Extracted page text data
┄┄┄┄┄┄
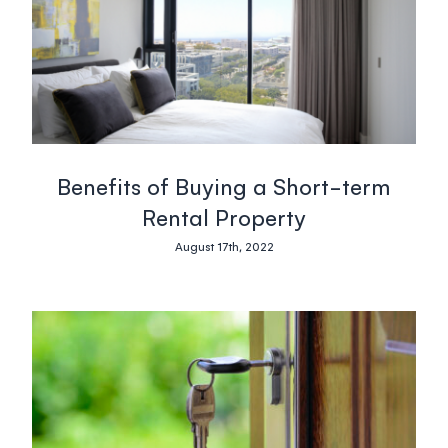
Blog
South Africa
Login
Benefits of Buying a Short-term
+27 21 418 4035
Rental Property
August 17th, 2022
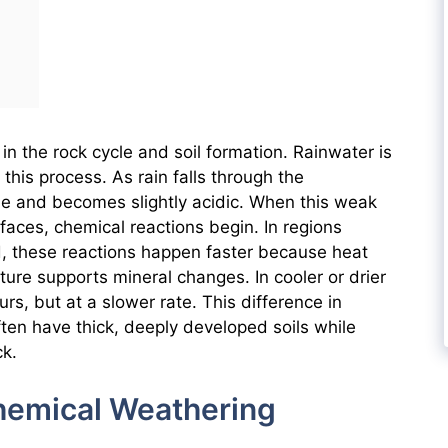
in the rock cycle and soil formation. Rainwater is
this process. As rain falls through the
de and becomes slightly acidic. When this weak
faces, chemical reactions begin. In regions
, these reactions happen faster because heat
ure supports mineral changes. In cooler or drier
urs, but at a slower rate. This difference in
ften have thick, deeply developed soils while
ck.
emical Weathering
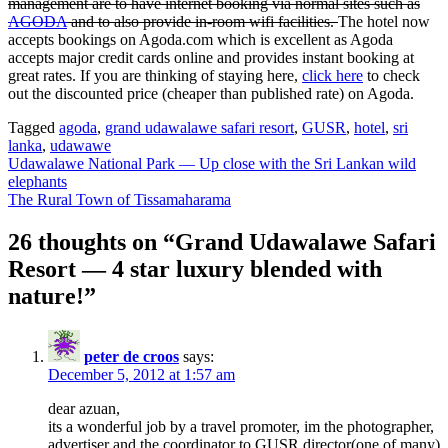
management are to have internet booking via normal sites such as
AGODA
and to also provide in-room wifi facilities.
The hotel now
accepts bookings on Agoda.com which is excellent as Agoda
accepts major credit cards online and provides instant booking at
great rates. If you are thinking of staying here,
click here
to check
out the discounted price (cheaper than published rate) on Agoda.
Tagged
agoda
,
grand udawalawe safari resort
,
GUSR
,
hotel
,
sri
lanka
,
udawawe
Post
Udawalawe National Park — Up close with the Sri Lankan wild
elephants
navigation
The Rural Town of Tissamaharama
26 thoughts on “
Grand Udawalawe Safari
Resort — 4 star luxury blended with
nature!
”
peter de croos
says:
December 5, 2012 at 1:57 am
dear azuan,
its a wonderful job by a travel promoter, im the photographer,
advertiser and the coordinator to GUSR director(one of many)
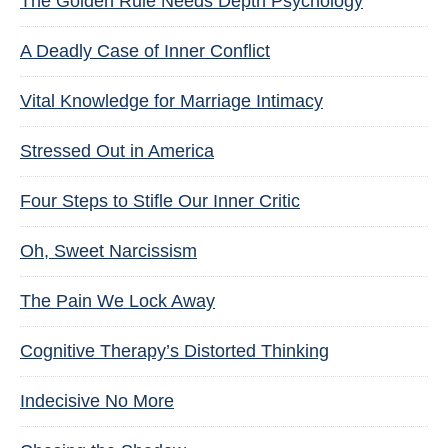
The Golden Rule Needs Depth Psychology
A Deadly Case of Inner Conflict
Vital Knowledge for Marriage Intimacy
Stressed Out in America
Four Steps to Stifle Our Inner Critic
Oh, Sweet Narcissism
The Pain We Lock Away
Cognitive Therapy’s Distorted Thinking
Indecisive No More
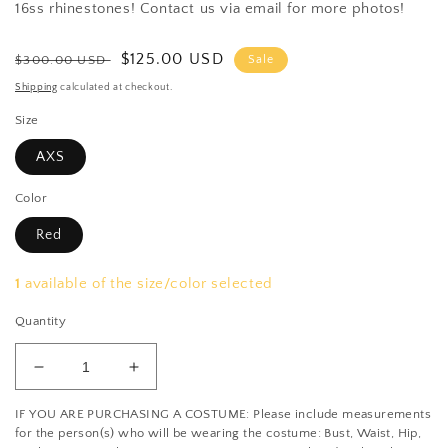
16ss rhinestones! Contact us via email for more photos!
Regular
Sale
$125.00 USD
$300.00 USD
Sale
price
price
Shipping
calculated at checkout.
Size
AXS
Color
Red
1
available of the size/color selected
Quantity
Decrease
Increase
quantity
quantity
IF YOU ARE PURCHASING A COSTUME: Please include measurements
for
for
for the person(s) who will be wearing the costume: Bust, Waist, Hip,
Black/Silver/Red
Black/Silver/Red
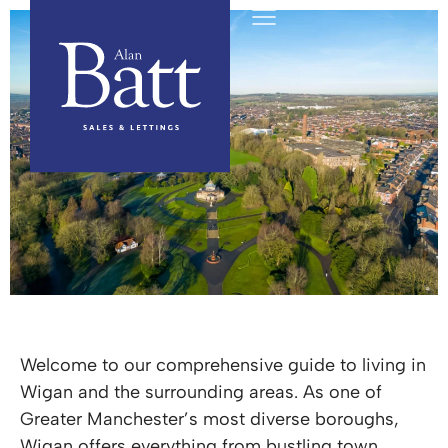
Wigan Area Guide
Welcome to our comprehensive guide to living in
Wigan and the surrounding areas. As one of
Greater Manchester’s most diverse boroughs,
Wigan offers everything from bustling town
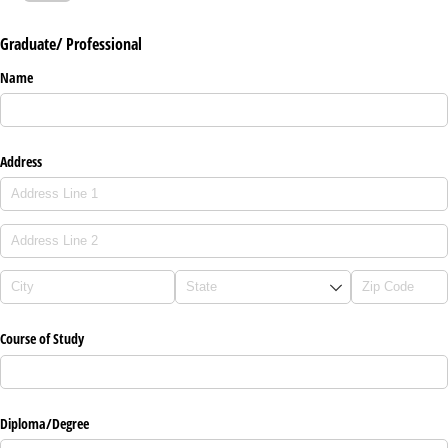
Graduate/ Professional
Name
Address
Course of Study
Diploma/​Degree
┄┄┄┄┄┄
■ What the exercise asks
The expected output is the lines above from the one containing "great rates. If" to the one containing "Stressed Out in America", both ends included, reproduced exactly with every picture left out.

■ Solution
great rates. If you are thinking of staying here,
click here
to check
out the discounted price (cheaper than published rate) on Agoda.
Tagged
agoda
,
grand udawalawe safari resort
,
GUSR
,
hotel
,
sri
lanka
,
udawawe
Post
Udawalawe National Park — Up close with the Sri Lankan wild
elephants
navigation
The Rural Town of Tissamaharama
26 thoughts on “
Grand Udawalawe Safari
Resort — 4 star luxury blended with
nature!
”
peter de croos
says:
December 5, 2012 at 1:57 am
dear azuan,
its a wonderful job by a travel promoter, im the photographer,
advertiser and the coordinator to GUSR director(one of many)
The Golden Rule Needs Depth Psychology
A Deadly Case of Inner Conflict
Vital Knowledge for Marriage Intimacy
Stressed Out in America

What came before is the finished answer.